## Experiment-05
### Amirreza Fosoul and Bithiah Yuan

In [1]:
from pyspark.sql import SparkSession
from pyspark import SparkContext
from pyspark.sql.functions import *
import string
import csv
import re
import time
spark = SparkSession.builder.appName('ex5').getOrCreate()

from pyspark.sql.functions import *
from pyspark.sql.functions import split, udf, desc, concat, col, lit
import pyspark.sql.functions as f
from pyspark.sql.types import ArrayType, FloatType, StringType, IntegerType, DoubleType, StructType, StructField
from pyspark.ml.feature import RegexTokenizer
from pyspark.ml.feature import StopWordsRemover
from pyspark.sql.window import Window
from pyspark.ml.linalg import SparseVector, VectorUDT, DenseVector
import scipy.sparse
from pyspark.ml.linalg import Vectors, _convert_to_vector, VectorUDT
import numpy as np
from pyspark.sql import SQLContext
from nltk.stem import PorterStemmer
from nltk.tokenize import sent_tokenize, word_tokenize
import math
import re
from pyspark.ml.feature import CountVectorizer, CountVectorizerModel
#from pyspark.mllib.feature import Word2Vec
from pyspark.ml.feature import Word2Vec
from pyspark.sql.functions import rand 

sc = spark.sparkContext
sqlContext = SQLContext(sc)

In [2]:
# Read user ratings into Dataframe
#user_df = spark.read.option("delimiter", ";").csv('./users_libraries.txt')
user_df = spark.read.option("delimiter", ";").csv('./example0.txt')
user_df = user_df.select(col("_c0").alias("userID"), col("_c1").alias("paperID"))

user_df_pre = user_df
user_df_pre = user_df_pre.withColumn("paperID", split(col("paperID"), ",").cast(ArrayType(IntegerType())).alias("paperID"))

user_df = user_df.select("userID", f.split("paperID", ",").alias("papers"), f.explode(f.split("paperID", ",")).alias("paperID"))
user_df = user_df.drop("papers")

# Get a dataframe of the distinct papers
d_paper = user_df.select("paperID").distinct()

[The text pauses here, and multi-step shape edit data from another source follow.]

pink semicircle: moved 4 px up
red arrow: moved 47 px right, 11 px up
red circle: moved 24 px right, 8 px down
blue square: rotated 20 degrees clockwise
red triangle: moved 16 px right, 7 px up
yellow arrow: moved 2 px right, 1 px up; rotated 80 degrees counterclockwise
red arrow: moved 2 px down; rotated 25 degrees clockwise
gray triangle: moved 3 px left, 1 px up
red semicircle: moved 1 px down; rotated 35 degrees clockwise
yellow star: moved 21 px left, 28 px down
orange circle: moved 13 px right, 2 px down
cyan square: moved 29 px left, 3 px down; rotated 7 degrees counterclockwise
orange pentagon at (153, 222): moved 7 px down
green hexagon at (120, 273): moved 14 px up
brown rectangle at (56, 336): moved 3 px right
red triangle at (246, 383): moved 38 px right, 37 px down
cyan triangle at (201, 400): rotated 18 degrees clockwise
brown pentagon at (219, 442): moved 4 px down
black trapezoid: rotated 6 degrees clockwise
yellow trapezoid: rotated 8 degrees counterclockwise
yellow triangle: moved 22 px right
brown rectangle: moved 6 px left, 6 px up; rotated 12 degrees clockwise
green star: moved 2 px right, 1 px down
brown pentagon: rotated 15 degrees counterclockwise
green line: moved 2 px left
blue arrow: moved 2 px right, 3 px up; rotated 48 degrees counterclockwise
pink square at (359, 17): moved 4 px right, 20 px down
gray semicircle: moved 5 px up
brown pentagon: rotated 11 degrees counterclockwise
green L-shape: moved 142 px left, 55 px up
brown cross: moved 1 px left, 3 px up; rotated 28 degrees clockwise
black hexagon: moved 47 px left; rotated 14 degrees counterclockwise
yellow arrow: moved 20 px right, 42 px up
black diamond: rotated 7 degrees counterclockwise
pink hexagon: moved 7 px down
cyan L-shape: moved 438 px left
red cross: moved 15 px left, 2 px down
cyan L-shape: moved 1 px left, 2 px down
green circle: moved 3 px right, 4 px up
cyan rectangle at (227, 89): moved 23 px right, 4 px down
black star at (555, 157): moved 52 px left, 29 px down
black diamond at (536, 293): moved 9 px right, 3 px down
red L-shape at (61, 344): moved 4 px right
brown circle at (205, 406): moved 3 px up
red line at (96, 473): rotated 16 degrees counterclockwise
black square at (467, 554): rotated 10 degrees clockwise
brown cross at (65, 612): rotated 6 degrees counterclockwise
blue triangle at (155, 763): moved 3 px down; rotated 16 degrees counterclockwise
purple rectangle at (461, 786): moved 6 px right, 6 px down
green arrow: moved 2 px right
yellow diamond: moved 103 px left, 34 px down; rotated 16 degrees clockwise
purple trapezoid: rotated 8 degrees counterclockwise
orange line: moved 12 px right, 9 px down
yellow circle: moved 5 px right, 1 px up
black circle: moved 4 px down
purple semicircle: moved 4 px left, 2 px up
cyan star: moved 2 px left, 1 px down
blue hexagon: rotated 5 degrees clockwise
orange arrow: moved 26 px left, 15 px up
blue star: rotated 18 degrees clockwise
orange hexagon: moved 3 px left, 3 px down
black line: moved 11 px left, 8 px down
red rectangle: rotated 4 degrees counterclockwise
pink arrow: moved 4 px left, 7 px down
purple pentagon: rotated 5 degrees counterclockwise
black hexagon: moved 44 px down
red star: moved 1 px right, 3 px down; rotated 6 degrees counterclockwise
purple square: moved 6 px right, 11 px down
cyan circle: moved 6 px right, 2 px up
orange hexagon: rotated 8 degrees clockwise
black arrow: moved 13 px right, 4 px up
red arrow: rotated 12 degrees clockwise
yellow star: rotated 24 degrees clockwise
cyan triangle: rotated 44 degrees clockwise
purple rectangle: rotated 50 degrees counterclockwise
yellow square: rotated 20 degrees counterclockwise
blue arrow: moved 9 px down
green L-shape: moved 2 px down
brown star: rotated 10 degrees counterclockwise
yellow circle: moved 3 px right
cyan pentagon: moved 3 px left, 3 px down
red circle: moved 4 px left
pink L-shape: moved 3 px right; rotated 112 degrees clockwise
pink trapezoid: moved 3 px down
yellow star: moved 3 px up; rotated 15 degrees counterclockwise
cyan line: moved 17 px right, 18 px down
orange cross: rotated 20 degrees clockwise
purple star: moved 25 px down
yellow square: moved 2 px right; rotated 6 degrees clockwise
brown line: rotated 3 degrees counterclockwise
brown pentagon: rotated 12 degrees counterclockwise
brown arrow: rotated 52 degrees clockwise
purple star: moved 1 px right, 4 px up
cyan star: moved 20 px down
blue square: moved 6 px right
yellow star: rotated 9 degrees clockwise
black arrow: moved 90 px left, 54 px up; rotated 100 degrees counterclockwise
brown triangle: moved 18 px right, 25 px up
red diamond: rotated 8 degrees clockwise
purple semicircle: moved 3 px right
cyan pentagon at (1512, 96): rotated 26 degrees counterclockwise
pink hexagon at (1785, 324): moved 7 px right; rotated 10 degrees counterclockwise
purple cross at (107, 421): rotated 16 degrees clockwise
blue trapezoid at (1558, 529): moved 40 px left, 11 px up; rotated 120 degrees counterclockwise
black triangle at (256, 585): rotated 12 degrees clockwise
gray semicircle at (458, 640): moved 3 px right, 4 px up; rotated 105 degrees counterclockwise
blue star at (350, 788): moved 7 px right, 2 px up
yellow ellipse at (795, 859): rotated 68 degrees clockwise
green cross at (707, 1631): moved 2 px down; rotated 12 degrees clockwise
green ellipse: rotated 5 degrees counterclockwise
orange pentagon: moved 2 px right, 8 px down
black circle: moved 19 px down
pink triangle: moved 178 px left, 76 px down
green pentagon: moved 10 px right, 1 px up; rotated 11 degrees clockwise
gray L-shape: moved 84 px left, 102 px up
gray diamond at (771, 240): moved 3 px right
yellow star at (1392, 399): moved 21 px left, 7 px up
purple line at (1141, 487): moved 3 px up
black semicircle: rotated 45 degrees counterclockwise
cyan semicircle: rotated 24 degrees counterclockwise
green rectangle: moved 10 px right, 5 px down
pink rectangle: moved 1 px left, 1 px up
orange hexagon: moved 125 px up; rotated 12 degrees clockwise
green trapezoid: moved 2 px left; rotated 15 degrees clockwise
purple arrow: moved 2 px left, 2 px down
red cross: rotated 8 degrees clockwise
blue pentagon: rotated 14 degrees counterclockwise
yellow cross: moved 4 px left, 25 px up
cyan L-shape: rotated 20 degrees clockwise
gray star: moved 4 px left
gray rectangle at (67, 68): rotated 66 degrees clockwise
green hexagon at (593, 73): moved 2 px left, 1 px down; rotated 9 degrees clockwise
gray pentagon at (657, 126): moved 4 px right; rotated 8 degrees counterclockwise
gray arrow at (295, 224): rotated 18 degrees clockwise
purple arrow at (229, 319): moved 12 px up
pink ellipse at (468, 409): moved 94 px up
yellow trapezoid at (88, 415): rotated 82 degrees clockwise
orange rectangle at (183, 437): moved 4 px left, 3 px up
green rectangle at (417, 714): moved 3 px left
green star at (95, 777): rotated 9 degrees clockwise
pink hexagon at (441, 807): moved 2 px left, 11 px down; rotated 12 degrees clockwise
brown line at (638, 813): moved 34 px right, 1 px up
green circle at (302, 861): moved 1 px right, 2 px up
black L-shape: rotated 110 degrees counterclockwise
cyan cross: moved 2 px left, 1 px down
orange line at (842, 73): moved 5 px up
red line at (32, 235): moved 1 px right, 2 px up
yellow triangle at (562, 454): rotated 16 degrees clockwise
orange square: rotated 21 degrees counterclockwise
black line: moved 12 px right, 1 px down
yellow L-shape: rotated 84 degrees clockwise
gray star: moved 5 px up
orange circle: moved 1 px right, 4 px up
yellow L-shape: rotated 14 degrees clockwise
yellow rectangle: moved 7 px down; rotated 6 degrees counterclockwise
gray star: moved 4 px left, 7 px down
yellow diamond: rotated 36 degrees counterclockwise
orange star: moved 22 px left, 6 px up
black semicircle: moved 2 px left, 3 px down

# Read in the stopwords as a list
with open('./stopwords_en.txt') as file:
    stopwordList = file.read().splitlines()

# Read in records of paper information
w_df = spark.read.csv('./papers.csv')
#w_df = spark.read.csv('./paper0.csv')
w_df = w_df.select("_c0", "_c13", "_c14")
w_df = w_df.select(col("_c0").alias("paperID"), col("_c13").alias("title"), col("_c14").alias("abstract"))
w_df = w_df.na.fill({'title': '', 'abstract': ''}) # to replace null values with empty string
# Get text from title and abstract
w_df = w_df.select(col("paperID"), concat(col("title"), lit(" "), col("abstract")).alias("words"))
#w_df.show()

# Transform the distinct paperIDs dataframe to a list
paper_list = list(d_paper.select('paperID').toPandas()['paperID'])
# Map each distinct paper into int
paper_list = list(map(int, paper_list))

### Exercise 5. 1 (Pre-processing Text for word2vec)

In [3]:
################################### Conservative pre-processing ###################################################

# Extracting words from the papers and keeping "-" and "_"
tokenizer = RegexTokenizer(inputCol="words", outputCol="tokens", pattern="[a-zA-Z-_]+", gaps=False) 
# Built-in tokenizer
tokenized = tokenizer.transform(w_df)
tokenized = tokenized.select("paperID", "tokens")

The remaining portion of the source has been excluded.